#### DIRECTIONS FOR THIS TASK:
What number of lines in the data below contain the string "aggiunta"? Answer with that number alone.

Extracted page text data
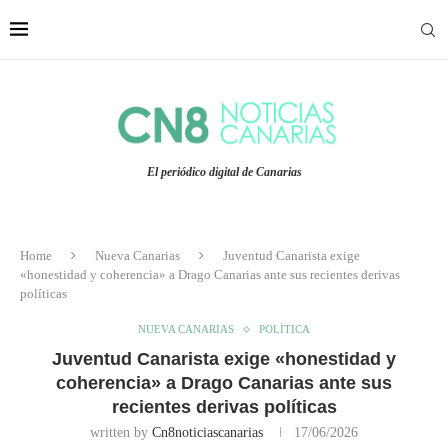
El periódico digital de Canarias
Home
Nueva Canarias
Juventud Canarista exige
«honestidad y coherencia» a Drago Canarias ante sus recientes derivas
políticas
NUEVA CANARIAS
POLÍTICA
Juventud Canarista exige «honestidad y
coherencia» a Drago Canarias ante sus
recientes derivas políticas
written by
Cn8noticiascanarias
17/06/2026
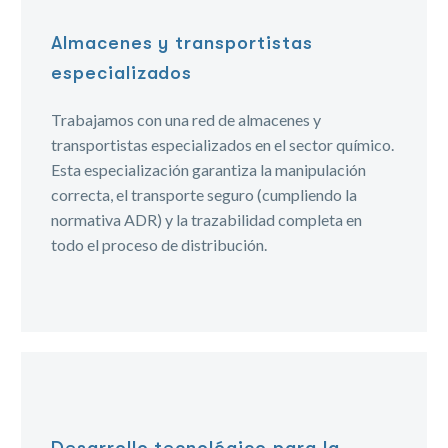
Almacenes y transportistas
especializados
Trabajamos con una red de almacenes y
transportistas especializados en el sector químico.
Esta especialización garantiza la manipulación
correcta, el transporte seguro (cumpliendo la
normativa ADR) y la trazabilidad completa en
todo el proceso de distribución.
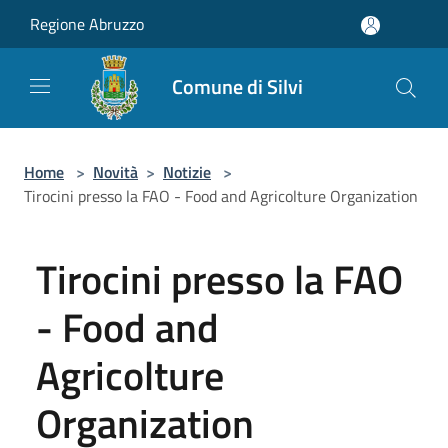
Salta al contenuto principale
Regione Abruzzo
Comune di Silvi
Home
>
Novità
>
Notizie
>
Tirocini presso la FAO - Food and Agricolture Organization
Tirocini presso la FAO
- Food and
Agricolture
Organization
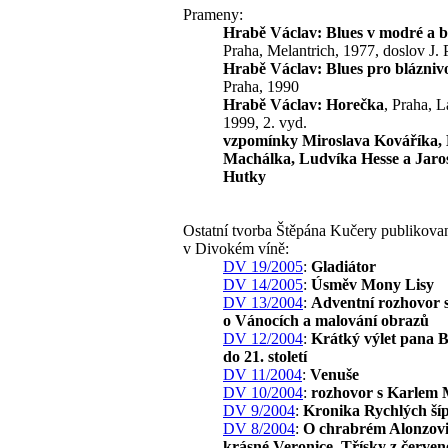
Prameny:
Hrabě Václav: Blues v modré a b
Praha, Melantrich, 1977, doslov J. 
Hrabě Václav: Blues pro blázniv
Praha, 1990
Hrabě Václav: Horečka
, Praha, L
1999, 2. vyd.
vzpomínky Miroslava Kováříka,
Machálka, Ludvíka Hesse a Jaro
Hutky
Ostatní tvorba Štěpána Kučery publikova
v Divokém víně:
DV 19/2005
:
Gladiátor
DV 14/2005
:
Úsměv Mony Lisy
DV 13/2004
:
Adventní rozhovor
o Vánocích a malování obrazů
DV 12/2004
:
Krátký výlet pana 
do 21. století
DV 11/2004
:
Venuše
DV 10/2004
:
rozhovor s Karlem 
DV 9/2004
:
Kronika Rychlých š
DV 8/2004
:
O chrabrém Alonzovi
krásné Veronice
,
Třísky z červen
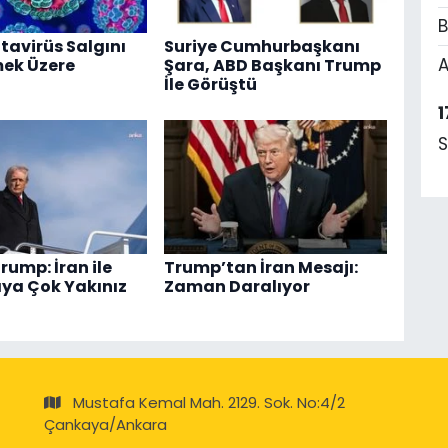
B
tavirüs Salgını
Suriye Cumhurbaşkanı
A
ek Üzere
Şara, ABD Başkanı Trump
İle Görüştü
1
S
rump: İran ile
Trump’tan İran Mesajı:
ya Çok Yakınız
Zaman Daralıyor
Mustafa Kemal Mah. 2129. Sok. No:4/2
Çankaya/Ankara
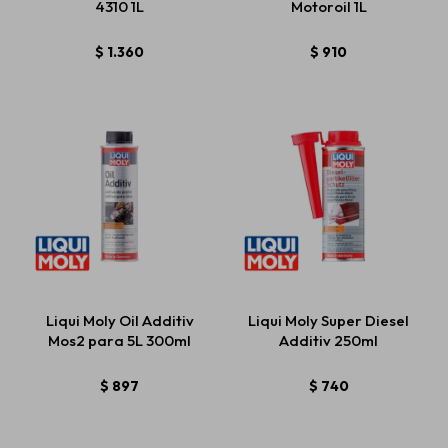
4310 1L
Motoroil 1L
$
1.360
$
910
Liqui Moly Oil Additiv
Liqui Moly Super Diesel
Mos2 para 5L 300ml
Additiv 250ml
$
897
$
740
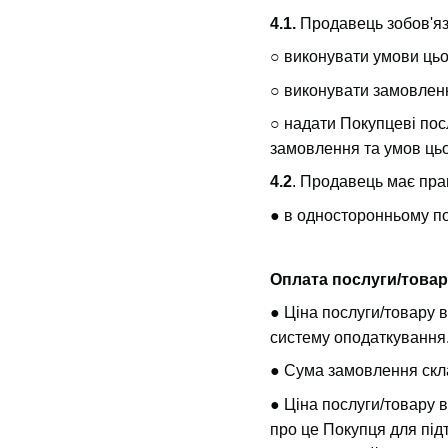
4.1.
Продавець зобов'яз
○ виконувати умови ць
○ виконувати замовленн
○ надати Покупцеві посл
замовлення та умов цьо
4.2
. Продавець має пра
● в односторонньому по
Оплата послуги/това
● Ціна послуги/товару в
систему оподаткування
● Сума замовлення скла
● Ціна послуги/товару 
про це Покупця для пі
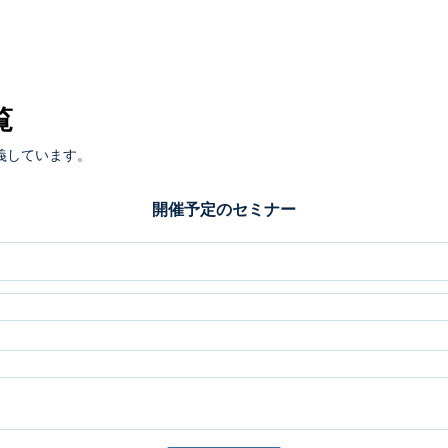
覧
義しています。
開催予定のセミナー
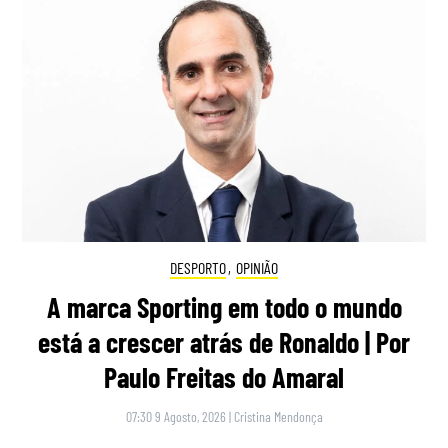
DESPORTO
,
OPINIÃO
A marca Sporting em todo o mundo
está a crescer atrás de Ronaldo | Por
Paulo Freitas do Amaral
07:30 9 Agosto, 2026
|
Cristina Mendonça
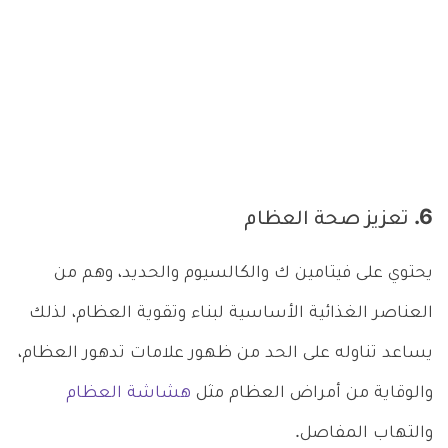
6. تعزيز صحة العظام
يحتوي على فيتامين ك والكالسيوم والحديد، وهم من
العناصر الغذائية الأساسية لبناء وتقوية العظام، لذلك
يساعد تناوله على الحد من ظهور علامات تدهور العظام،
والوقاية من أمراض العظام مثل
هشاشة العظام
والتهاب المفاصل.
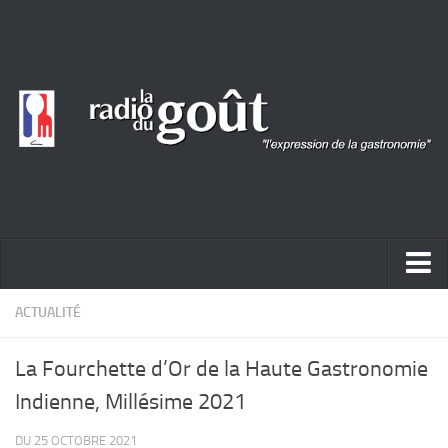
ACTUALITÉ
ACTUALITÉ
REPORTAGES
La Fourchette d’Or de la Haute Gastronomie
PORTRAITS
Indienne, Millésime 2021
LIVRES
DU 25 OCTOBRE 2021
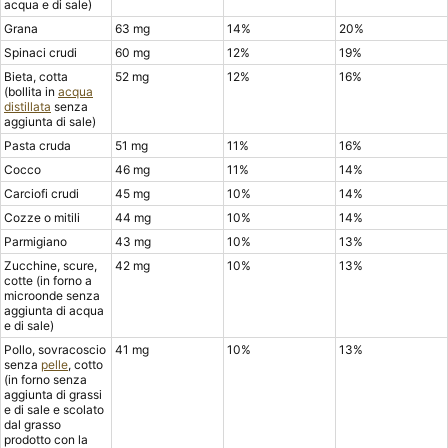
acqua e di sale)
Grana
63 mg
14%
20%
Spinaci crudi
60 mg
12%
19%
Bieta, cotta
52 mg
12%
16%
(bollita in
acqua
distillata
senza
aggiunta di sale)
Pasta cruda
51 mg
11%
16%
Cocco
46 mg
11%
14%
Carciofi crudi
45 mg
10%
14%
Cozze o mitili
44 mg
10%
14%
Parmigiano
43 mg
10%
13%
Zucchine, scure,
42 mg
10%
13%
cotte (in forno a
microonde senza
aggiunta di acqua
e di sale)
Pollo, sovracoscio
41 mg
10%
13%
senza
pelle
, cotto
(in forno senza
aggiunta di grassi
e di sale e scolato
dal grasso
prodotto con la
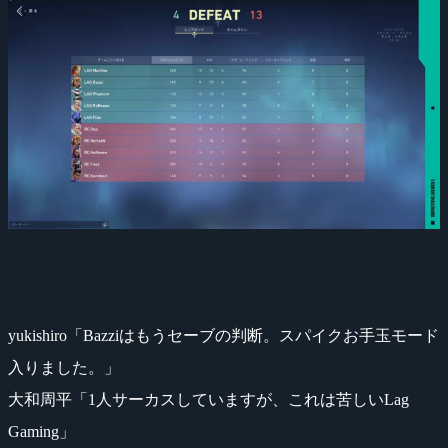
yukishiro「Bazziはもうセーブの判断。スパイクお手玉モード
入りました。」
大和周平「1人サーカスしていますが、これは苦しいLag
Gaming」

#### EXERCISE SOLUTION:
3